As a pioneer in art and cultural IP licensing, ARTiSTORY continues to build its client base of museums, galleries, libraries, and science centres around the world. We have secured multi-year master licensee rights to the Brooklyn Museum (New York), National Gallery (London), National Palace Museum (Taipei), Museum of Fine Arts (Boston), and Dunhuang (China), with additional cultural organisations in the pipeline. This gives ARTiSTORY, and therefore our licensees and retailers, access to a diverse selection of artefacts and artworks, from ancient Greek potteries to Renaissance masterpieces, from woodblock prints such as the Great Wave off Kanagawa to the Mogao Caves in Dunhuang.
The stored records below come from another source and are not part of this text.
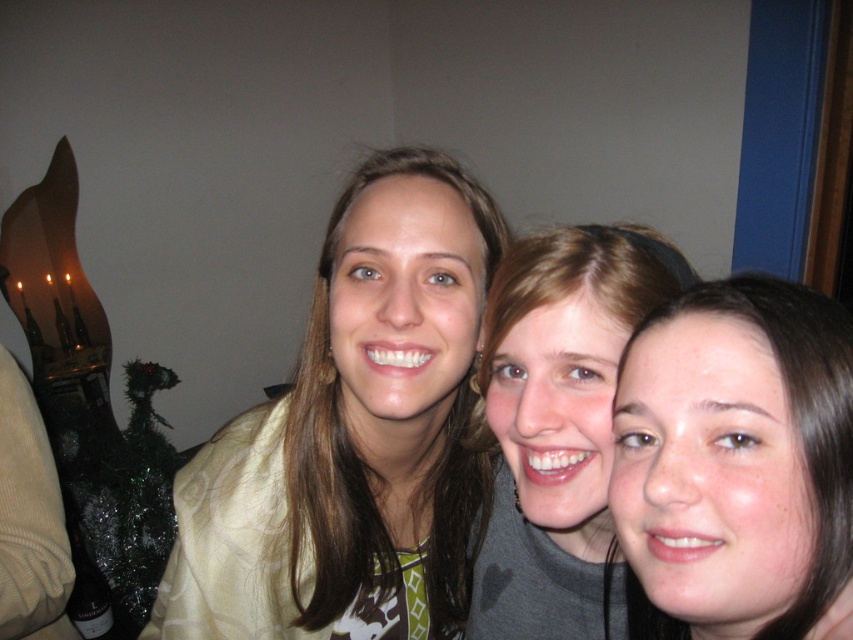 Which of these two, light beige sweater at center or gray matte shirt at center, stands taller?

light beige sweater at center

Is light beige sweater at center thinner than gray matte shirt at center?

Incorrect, light beige sweater at center's width is not less than gray matte shirt at center's.

Where is `light beige sweater at center`? This screenshot has width=853, height=640. light beige sweater at center is located at coordinates (352, 435).

Locate an element on the screen. light beige sweater at center is located at coordinates (352, 435).

Between dark brown hair at center and gray matte shirt at center, which one appears on the left side from the viewer's perspective?

gray matte shirt at center is more to the left.

Measure the distance between point (780,630) and camera.

The distance of point (780,630) from camera is 43.05 centimeters.

Where is `dark brown hair at center`? dark brown hair at center is located at coordinates (734, 461).

Which is above, light beige sweater at center or dark brown hair at center?

dark brown hair at center is above.

Does point (433, 180) lie in front of point (735, 595)?

That is False.

Which is in front, point (380, 400) or point (743, 362)?

Point (743, 362) is in front.

Image resolution: width=853 pixels, height=640 pixels. I want to click on light beige sweater at center, so click(x=352, y=435). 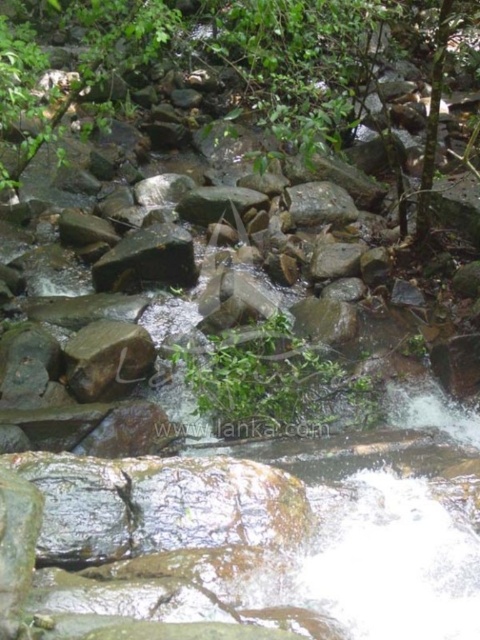 Between green leafy tree at center and green mossy rock at center, which one appears on the left side from the viewer's perspective?

green leafy tree at center

Is point (435, 144) positioned before point (335, 196)?

Yes.

Identify the location of green leafy tree at center. This screenshot has width=480, height=640. (302, 60).

Does green leafy tree at center appear on the right side of green rough stone at center?

Indeed, green leafy tree at center is positioned on the right side of green rough stone at center.

Between green leafy tree at center and green rough stone at center, which one is positioned higher?

Positioned higher is green leafy tree at center.

Does point (300, 141) come farther from viewer compared to point (152, 252)?

No, it is in front of (152, 252).

Locate an element on the screen. green leafy tree at center is located at coordinates click(302, 60).

Between point (139, 252) and point (346, 205), which one is positioned behind?

Point (346, 205)

Is green rough stone at center thinner than green mossy rock at center?

In fact, green rough stone at center might be wider than green mossy rock at center.

Where is `green rough stone at center`? The width and height of the screenshot is (480, 640). green rough stone at center is located at coordinates (146, 260).

Locate an element on the screen. This screenshot has height=640, width=480. green rough stone at center is located at coordinates (146, 260). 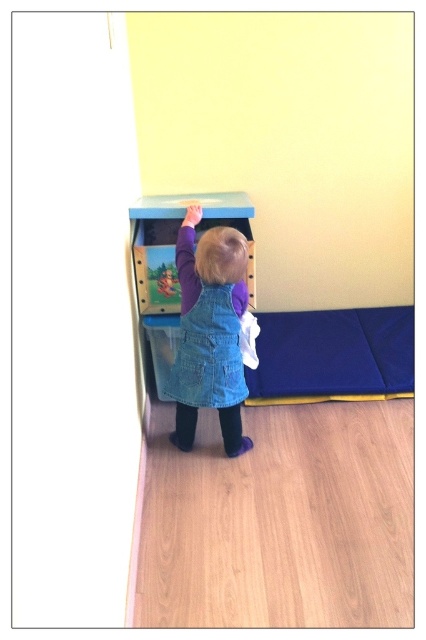 Question: Can you confirm if denim dress at center is wider than denim overalls at center?

Choices:
 (A) no
 (B) yes

Answer: (B)

Question: Which object is farther from the camera taking this photo?

Choices:
 (A) denim overalls at center
 (B) denim dress at center

Answer: (A)

Question: Can you confirm if denim dress at center is positioned to the left of denim overalls at center?

Choices:
 (A) yes
 (B) no

Answer: (A)

Question: Considering the relative positions of denim dress at center and denim overalls at center in the image provided, where is denim dress at center located with respect to denim overalls at center?

Choices:
 (A) left
 (B) right

Answer: (A)

Question: Which of the following is the closest to the observer?

Choices:
 (A) (199, 360)
 (B) (242, 452)

Answer: (A) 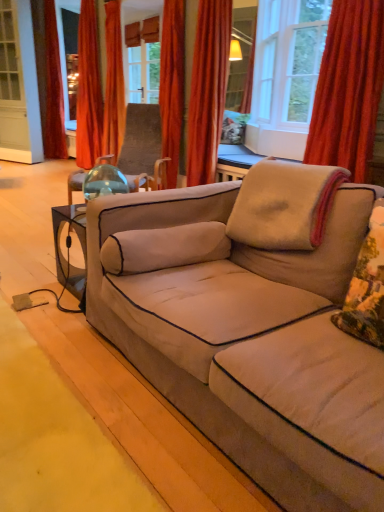 Question: Should I look upward or downward to see orange velvet curtain at upper center, the third curtain when ordered from back to front?

Choices:
 (A) down
 (B) up

Answer: (B)

Question: From the image's perspective, would you say velvet orange curtain at upper right, positioned as the 1th curtain in right-to-left order, is positioned over orange velvet curtain at upper left, arranged as the 4th curtain when viewed from the front?

Choices:
 (A) yes
 (B) no

Answer: (B)

Question: Is velvet orange curtain at upper right, the fifth curtain when ordered from back to front, shorter than orange velvet curtain at upper left, the 4th curtain viewed from the right?

Choices:
 (A) yes
 (B) no

Answer: (A)

Question: Is velvet orange curtain at upper right, marked as the fifth curtain in a left-to-right arrangement, not within orange velvet curtain at upper left, which ranks as the second curtain in back-to-front order?

Choices:
 (A) yes
 (B) no

Answer: (A)

Question: Is velvet orange curtain at upper right, the 1th curtain from the front, in front of orange velvet curtain at upper left, the 4th curtain viewed from the right?

Choices:
 (A) yes
 (B) no

Answer: (A)

Question: Considering the relative sizes of velvet orange curtain at upper right, marked as the fifth curtain in a left-to-right arrangement, and orange velvet curtain at upper left, the 4th curtain viewed from the right, in the image provided, is velvet orange curtain at upper right, marked as the fifth curtain in a left-to-right arrangement, taller than orange velvet curtain at upper left, the 4th curtain viewed from the right,?

Choices:
 (A) yes
 (B) no

Answer: (B)

Question: From a real-world perspective, is velvet orange curtain at upper right, marked as the fifth curtain in a left-to-right arrangement, under orange velvet curtain at upper left, which ranks as the second curtain in back-to-front order?

Choices:
 (A) no
 (B) yes

Answer: (A)

Question: Is velvet red curtain at left, which is counted as the fifth curtain, starting from the right, looking in the opposite direction of velvet orange curtain at upper center, the 2th curtain when ordered from right to left?

Choices:
 (A) yes
 (B) no

Answer: (B)

Question: Can you confirm if velvet red curtain at left, which ranks as the 1th curtain in left-to-right order, is smaller than velvet orange curtain at upper center, the 2th curtain when ordered from right to left?

Choices:
 (A) no
 (B) yes

Answer: (A)

Question: Considering the relative sizes of velvet red curtain at left, which is counted as the fifth curtain, starting from the right, and velvet orange curtain at upper center, placed as the 4th curtain when sorted from left to right, in the image provided, is velvet red curtain at left, which is counted as the fifth curtain, starting from the right, bigger than velvet orange curtain at upper center, placed as the 4th curtain when sorted from left to right,?

Choices:
 (A) no
 (B) yes

Answer: (B)

Question: From the image's perspective, is velvet red curtain at left, which ranks as the 1th curtain in left-to-right order, under velvet orange curtain at upper center, the 2th curtain when ordered from right to left?

Choices:
 (A) yes
 (B) no

Answer: (B)

Question: Is velvet red curtain at left, which is counted as the fifth curtain, starting from the right, further to the viewer compared to velvet orange curtain at upper center, the 4th curtain when ordered from back to front?

Choices:
 (A) yes
 (B) no

Answer: (A)

Question: Can we say velvet red curtain at left, the fifth curtain positioned from the front, lies outside velvet orange curtain at upper center, the 2th curtain when ordered from right to left?

Choices:
 (A) yes
 (B) no

Answer: (A)

Question: Is velvet red curtain at left, placed as the first curtain when sorted from back to front, placed right next to beige fabric couch at center?

Choices:
 (A) no
 (B) yes

Answer: (A) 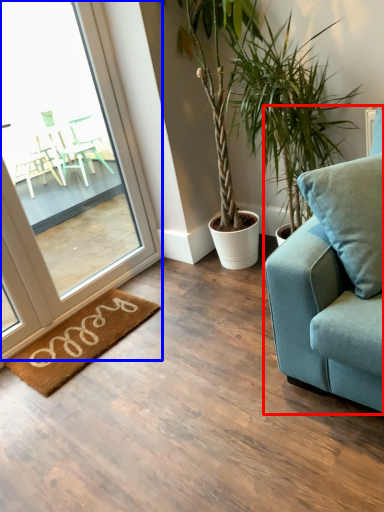 Question: Which point is further to the camera, studio couch (highlighted by a red box) or window (highlighted by a blue box)?

Choices:
 (A) studio couch
 (B) window

Answer: (B) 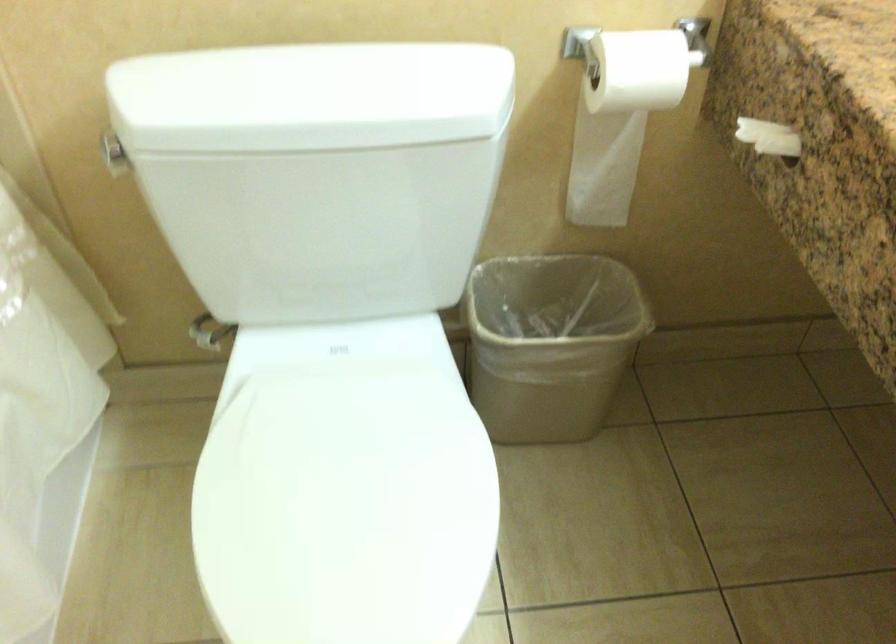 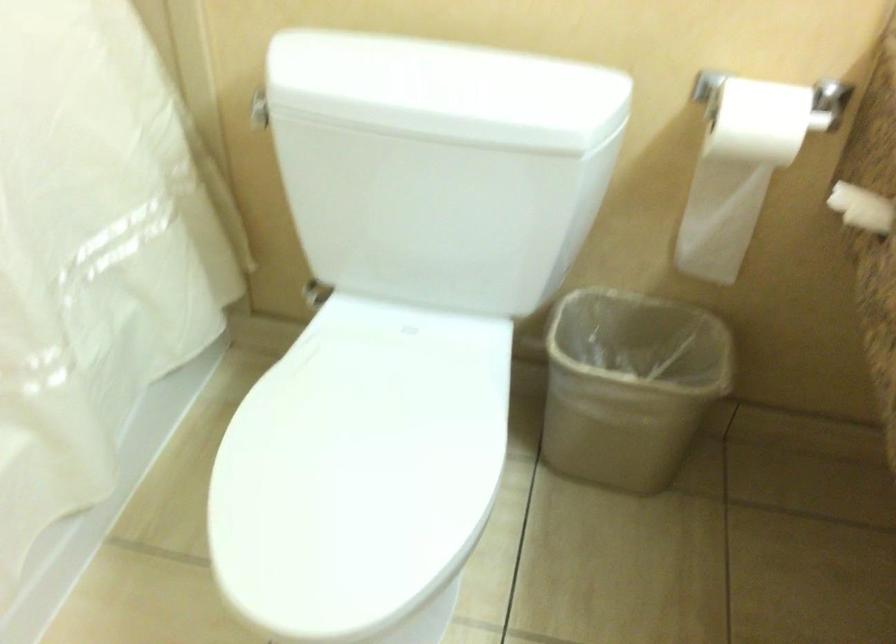 Where in the second image is the point corresponding to the point at 562,348 from the first image?

(629, 384) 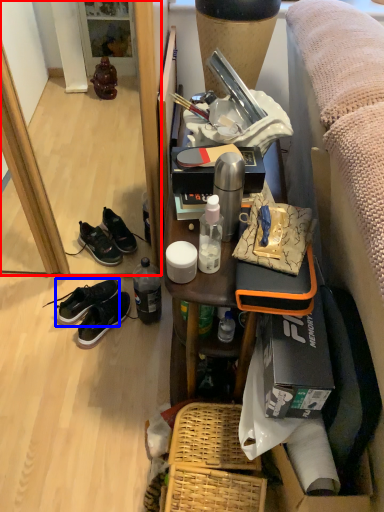 Question: Which point is closer to the camera, mirror (highlighted by a red box) or shoe (highlighted by a blue box)?

Choices:
 (A) mirror
 (B) shoe

Answer: (A) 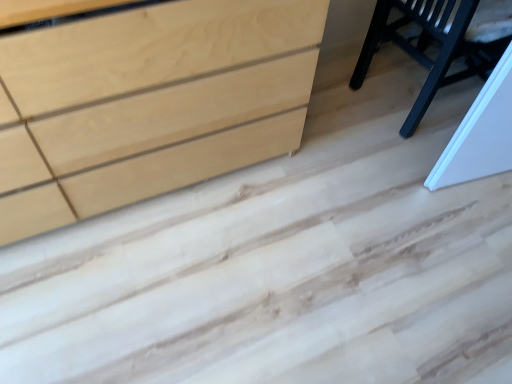 The width and height of the screenshot is (512, 384). Find the location of `free space to the right of natural wood chest of drawers at lower left`. free space to the right of natural wood chest of drawers at lower left is located at coordinates (339, 202). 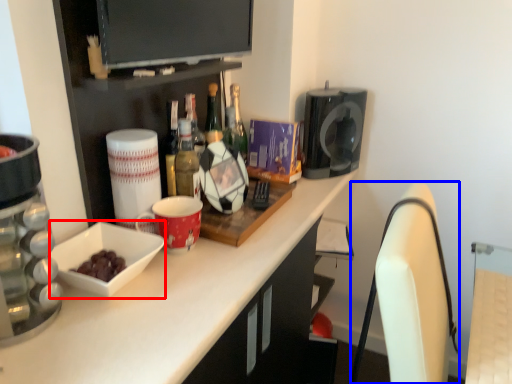 Question: Which of the following is the farthest to the observer, bowl (highlighted by a red box) or swivel chair (highlighted by a blue box)?

Choices:
 (A) bowl
 (B) swivel chair

Answer: (A) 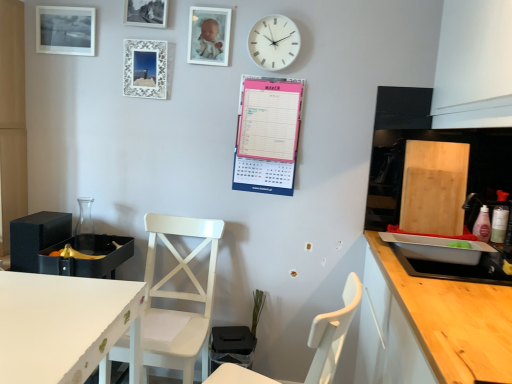 Question: Is white wooden chair at center, acting as the first chair starting from the front, wider or thinner than metallic silver picture frame at upper center, the second picture frame in the right-to-left sequence?

Choices:
 (A) wide
 (B) thin

Answer: (A)

Question: Relative to metallic silver picture frame at upper center, which is the third picture frame from left to right, is white wooden chair at center, acting as the first chair starting from the front, in front or behind?

Choices:
 (A) behind
 (B) front

Answer: (B)

Question: Estimate the real-world distances between objects in this image. Which object is closer to the wooden countertop at right?

Choices:
 (A) white lace picture frame at upper center, the 2th picture frame viewed from the left
 (B) white matte chair at center, placed as the first chair when sorted from back to front
 (C) white glossy picture frame at upper center, which is the first picture frame in right-to-left order
 (D) pink paperboard at upper center
 (E) metallic silver picture frame at upper center, which is the third picture frame from left to right

Answer: (D)

Question: Which object is positioned farthest from the white matte table at lower left?

Choices:
 (A) white lace picture frame at upper center, the 2th picture frame viewed from the left
 (B) white matte chair at center, which is counted as the 2th chair, starting from the front
 (C) pink paperboard at upper center
 (D) white glossy picture frame at upper center, which ranks as the fourth picture frame in left-to-right order
 (E) matte black picture frame at upper left, the fourth picture frame in the right-to-left sequence

Answer: (E) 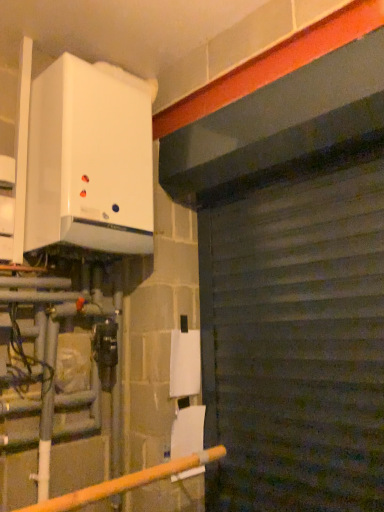 Question: Should I look upward or downward to see yellow matte pipe at lower left?

Choices:
 (A) up
 (B) down

Answer: (B)

Question: Does white glossy boiler at upper left have a larger size compared to yellow matte pipe at lower left?

Choices:
 (A) yes
 (B) no

Answer: (A)

Question: From a real-world perspective, does white glossy boiler at upper left sit lower than yellow matte pipe at lower left?

Choices:
 (A) yes
 (B) no

Answer: (B)

Question: Is white glossy boiler at upper left thinner than yellow matte pipe at lower left?

Choices:
 (A) yes
 (B) no

Answer: (B)

Question: Could you tell me if white glossy boiler at upper left is turned towards yellow matte pipe at lower left?

Choices:
 (A) yes
 (B) no

Answer: (B)

Question: Is white glossy boiler at upper left taller than yellow matte pipe at lower left?

Choices:
 (A) yes
 (B) no

Answer: (A)

Question: Considering the relative sizes of white glossy boiler at upper left and yellow matte pipe at lower left in the image provided, is white glossy boiler at upper left smaller than yellow matte pipe at lower left?

Choices:
 (A) yes
 (B) no

Answer: (B)

Question: Considering the relative sizes of white glossy boiler at upper left and dark gray corrugated metal at center in the image provided, is white glossy boiler at upper left shorter than dark gray corrugated metal at center?

Choices:
 (A) no
 (B) yes

Answer: (B)

Question: Can you confirm if white glossy boiler at upper left is taller than dark gray corrugated metal at center?

Choices:
 (A) no
 (B) yes

Answer: (A)

Question: Is dark gray corrugated metal at center surrounded by white glossy boiler at upper left?

Choices:
 (A) no
 (B) yes

Answer: (A)

Question: Would you consider white glossy boiler at upper left to be distant from dark gray corrugated metal at center?

Choices:
 (A) no
 (B) yes

Answer: (A)

Question: Is white glossy boiler at upper left to the right of dark gray corrugated metal at center from the viewer's perspective?

Choices:
 (A) no
 (B) yes

Answer: (A)

Question: From the image's perspective, is white glossy boiler at upper left over dark gray corrugated metal at center?

Choices:
 (A) yes
 (B) no

Answer: (A)

Question: Does dark gray corrugated metal at center have a lesser width compared to white glossy boiler at upper left?

Choices:
 (A) no
 (B) yes

Answer: (B) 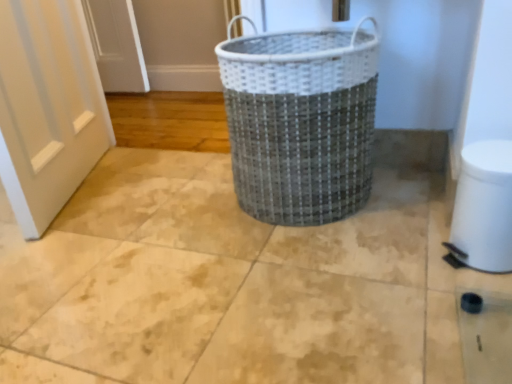 Identify the location of vacant space behind white plastic toilet bowl at lower right. This screenshot has width=512, height=384. (415, 223). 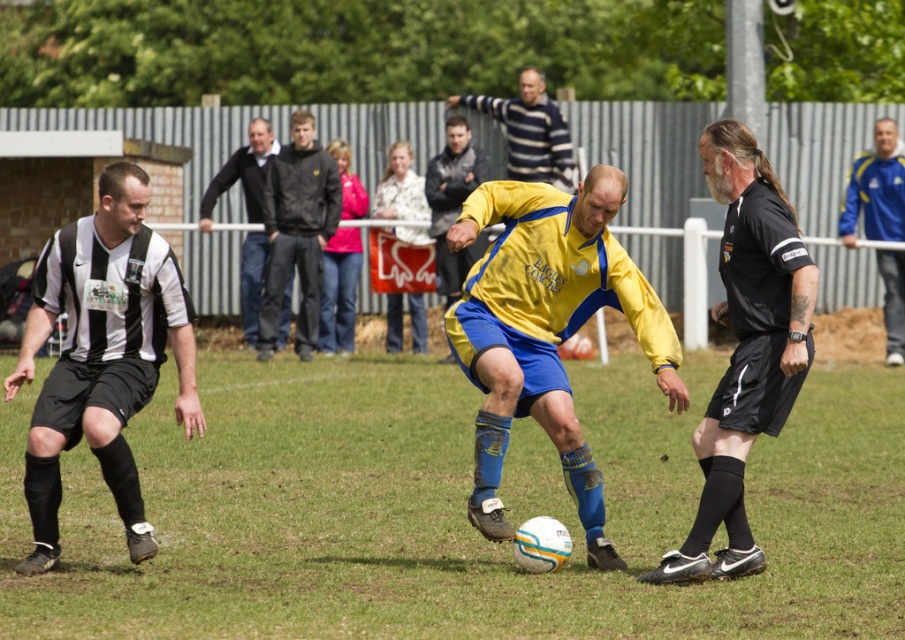 You are a sports commentator describing the players in the soccer match. Which jacket is bigger in size between the black matte jacket at center and the blue synthetic jacket at upper right?

The black matte jacket at center is larger in size compared to the blue synthetic jacket at upper right.

You are standing at the position of the black matte jacket at center. You want to throw a ball to the spectator behind the fence in the background. The fence is 20 meters away from you. Can you reach the fence with a throw? Please explain your reasoning.

The distance between the black matte jacket at center and the viewer is 16.02 meters. Since the fence is 20 meters away from the jacket, the total distance from the viewer to the fence would be 16.02 meters plus 20 meters, totaling 36.02 meters. Most people cannot throw a ball that far, so it would be difficult to reach the fence with a single throw.

You are a soccer player on the field and you see the white matte soccer ball at center and the black jersey at upper center. Which object is positioned to the right side of the other?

We recently held ARTiSTORY’s annual theme launches in September, the global launch was a virtual event, to accommodate attendees from multiple time zones ,and an in person event in Shanghai. announcing the Spring/Summer 2022 and Autumn/Winter 2022 themes to consumer brands and retailers in various key markets. We have identified four key themes for SS 2022 and AW 2022, namely, Let’s Play, Botanical Affairs, Dunhuang: Ode to Glamour, and Gathering of the Greats. Each theme is broken down into episodes that focus on different artists, topics, or periods. Each episode features illustrations, prints & patterns that are inspired by select artefacts and artworks, supported by specifically crafted editorials, videos, and immersive window displays that consumer brands and global retailers can easily tap into.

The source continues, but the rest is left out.